Vergangenes Wochenende habe ich es endlich mal geschafft bei den Girls von alma in Köln vorbei zu schauen. Unser Date war jetzt aber auch schon lange überfällig! Seit ca. einem halben Jahr bietet alma in ihrem Ladelokal nun Sneaker für Mädels und Kids an. Ich wurde noch nie so herzlich und warm in einem Store empfangen, wie an diesem Samstag. Wir hatten einen tollen Tag, mit tollen Menschen und leckeren Brownies (es lohnt sich immer auf Kaffee und Kuchen bei den Mädels vorbei zu gehen!) Während meines Besuchs haben Anke und Saskia mir für euch außerdem einige Fragen beantwortet. Viel Spaß mit dem Interview! #almaYEAH

Ich lege euch den Store wärmstens ans Herz!
alma Sneakerstore
Palmstraße 38
50672 Köln


Wie habt ihr euch kennengelernt?

Saskia: Anke, das kannst du am besten beantworten!

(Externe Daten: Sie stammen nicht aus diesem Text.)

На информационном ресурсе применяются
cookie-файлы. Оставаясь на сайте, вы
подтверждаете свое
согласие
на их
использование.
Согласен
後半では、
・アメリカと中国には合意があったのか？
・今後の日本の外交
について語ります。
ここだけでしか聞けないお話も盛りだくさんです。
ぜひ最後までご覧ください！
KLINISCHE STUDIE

Anke: Ja, tatsächlich im Berghain. Ich bin nach Berlin gezogen, hab neue Leute kennengelernt und wir haben uns beim Raven kennengelernt auf der Tanzfläche im Berghain. Das war 2004. Das weiß ich so genau, weil ich da ganz frisch nach Berlin gezogen für 2,5 Jahre.

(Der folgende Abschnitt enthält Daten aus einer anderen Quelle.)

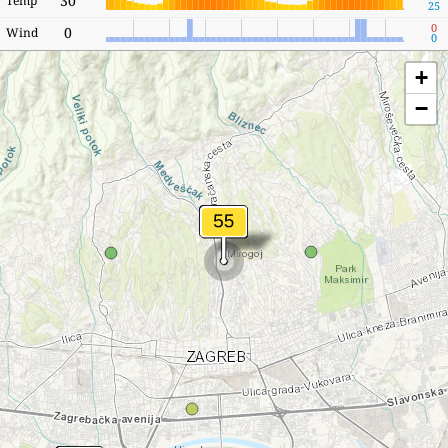
30
Temp
25
0
0
Wind
0
+
−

Saskia: Durch Freunde dort die uns gegenseitig vorgestellt haben. Dann haben wir uns immer wieder getroffen, sind zusammen ausgegangen. Wir waren sofort ein Herz und eine Seele.

Anke: Und das macht auch viele meine Freundschaften aus, die ich in Berlin geschlossen habe. Das sind super verbindliche Freundschaften geworden, die trotzdem ich wieder weggezogen bin – und das ist meist der Moment wo sich alles wieder auseinander lebt – ab dem Zeitpunkt eigentlich eher noch enger geworden sind.

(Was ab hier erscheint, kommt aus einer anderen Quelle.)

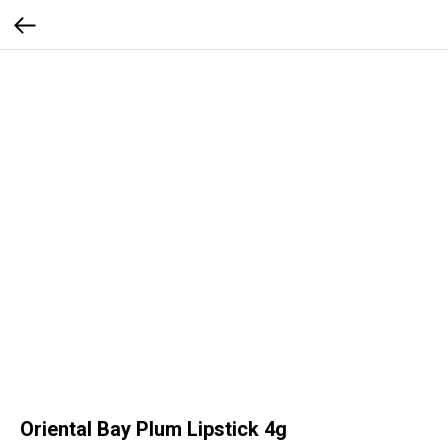
Oriental Bay Plum Lipstick 4g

Warum bist du wieder nach Köln gezogen, Anke?

Anke: Durch meinen alten Job. Ich habe eine Agentur und mache Moderatorenmanagement. Ich hab zu der Zeit so extrem viel mit RTL und WDR und Sendern, die hier sind, gemacht, das hat sich dann einfach nicht mehr gelohnt. Ich bin immer so oft hin und her gependelt. Ich weiß noch, ich hatte so einen kleinen roten Koffer. Und irgendwann saß ich heulend vor meinem roten Koffer und dachte: Ich sehe meine Freunde hier nicht, ich sehe meine Freunde da nicht – ich musste wieder zurück. Aber das war gut so, dadurch hat sich vieles gefügt.

Wie seid ihr auf das Thema Sneaker gekommen? Warum gerade ein Sneaker-Store?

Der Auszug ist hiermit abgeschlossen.